The problem is further aggravated by the fact

that it is of no use if only one part of the world, say Germany, pulls the emergency brake. Germany is only responsible for a minimal two percent of total CO2 emissions. Of course, it could boast of being a role model if it also reduced the remaining two to a mere zero percent. But what is the point if others don’t follow suit, but end up just being happy that the Germans are no longer a rival because they are abandoning their previous industrial power and sinking into a state of poverty? Therein lies the real challenge of the 21st century, which can only be overcome if humanity submits to a common authority that imposes the same sacrifice on everyone at the same time – in the most favorable but rather unlikely case, this would be the UN. Then – but only then – the consciousness of the equality of mankind could bring about that eternal peace, which Immanuel Kant had conjured up more than two hundred years ago.
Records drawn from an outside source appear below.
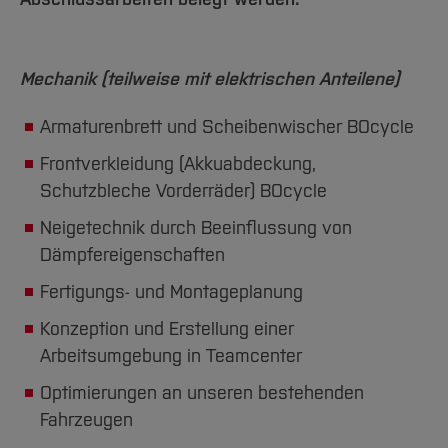
Mechanik (teilweise mit elektrischen Anteilene)
Armaturenbrett und Scheibenwischer BOcycle
Frontverkleidung (Akkuabdeckung,
Schutzbleche Vorderräder) BOcycle
Neigetechnik durch Beeinflussung von
Dämpfereigenschaften
Fertigungs- und Montageplanung
Konzeption und Erstellung einer
Arbeitsumgebung in Teamcenter
Optimierungen an unseren bestehenden
Fahrzeugen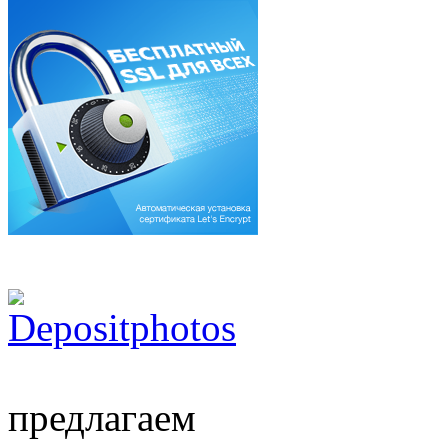
предлагаем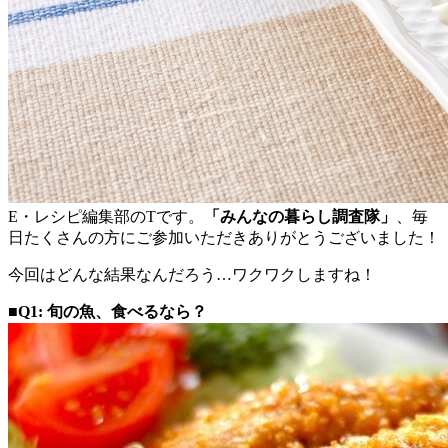
E・レシピ編集部のTです。
「みんなの暮らし調査隊」
、毎
日たくさんの方にご参加いただきありがとうございました！
今回はどんな結果なんだろう…ワクワクしますね！
■Q1: 旬の魚、食べるなら？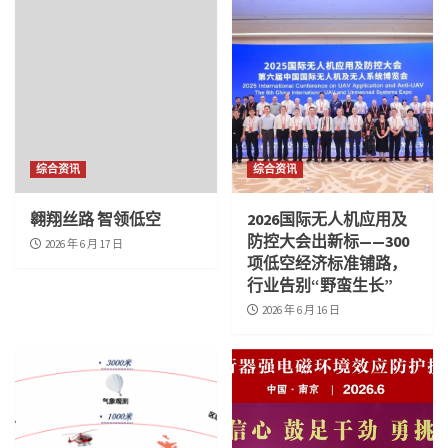
综合资讯
综合资讯
翱翔丝路 智领低空
2026国际无人机应用及
防控大会出新标——300
2026 年 6 月 17 日
项低空经济标准铺路，
行业告别“野蛮生长”
2026 年 6 月 16 日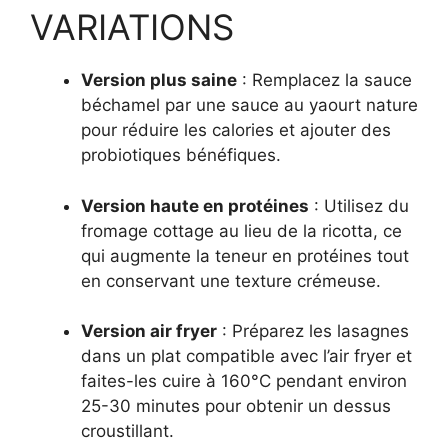
VARIATIONS
Version plus saine
: Remplacez la sauce
béchamel par une sauce au yaourt nature
pour réduire les calories et ajouter des
probiotiques bénéfiques.
Version haute en protéines
: Utilisez du
fromage cottage au lieu de la ricotta, ce
qui augmente la teneur en protéines tout
en conservant une texture crémeuse.
Version air fryer
: Préparez les lasagnes
dans un plat compatible avec l’air fryer et
faites-les cuire à 160°C pendant environ
25-30 minutes pour obtenir un dessus
croustillant.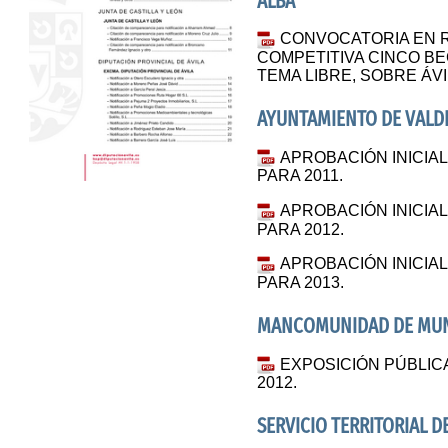
ALBA
CONVOCATORIA EN 
COMPETITIVA CINCO BE
TEMA LIBRE, SOBRE ÁVI
AYUNTAMIENTO DE VALD
APROBACIÓN INICIA
PARA 2011.
APROBACIÓN INICIA
PARA 2012.
APROBACIÓN INICIA
PARA 2013.
MANCOMUNIDAD DE MUNI
EXPOSICIÓN PÚBLIC
2012.
SERVICIO TERRITORIAL D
*1* An impressive testimony to this idealism is provided by the Indian-born author Parag Khanna with his book: „The Age of Migration“. On almost five hundred pages, the author deals with God and the world from A to Z. Khanna seems to take climate crisis for granted – even in its most catastrophic form with an increase in average temperatures of up to four degrees. This serves him well because he preaches the gospel of unrestricted migration which, according to him, will provide for mankind’s ultimate salvation. Here, fraternization is not a politically thought-out program, but is administered to the reader like a drug.

*2* In its latest issue, „Der Spiegel“ calls for optimism in the title essay (Spg 14.21: „Hope dies last“). But like any other citizen, the Spiegel author too must rely on what leading experts say. And these – starting from Herman Daly, the intellectual guide of the ecological movement, up to William Rees, the inventor of the ecological footprint – say something completely different.

*3* In the article mentioned above, Der Spiegel shows how wishful thinking works. On the one hand, we find the following passage: „It is certainly an imperative of responsibility to make decisions on the basis of currently available knowledge.“ But shortly thereafter, this sober statement is invalidated: „An English saying is: Expect the unexpected. Men, especially Germans, are not very good at this.“ So: Dear Germans, please believe in the Deus ex Machina!

*4* Here, too, Der Spiegel preaches wishful thinking. It is correct that the world population „will /grow/ by about two billion to then almost ten billion people by 2050, yes, and that will lead to severe crises in some regions. However, in terms of world population as a whole, growth will slow down after that and will only be problematic in a few areas.“ Really? Is it no longer problematic if all these ten billion people together then consume four and more globes? And what to make of the following statement: „The goal of a maximum warming of two degrees by the year 2100 is within reach. If countries stick to their pledges… global average temperatures will rise 2.1 degrees by 2100.“ Yes, but what if they don’t stick to their pledges? So far, there is no indication that Western countries, let alone developing countries, will be able to meet these pledges and impose the above mentioned sacrifices on their populations.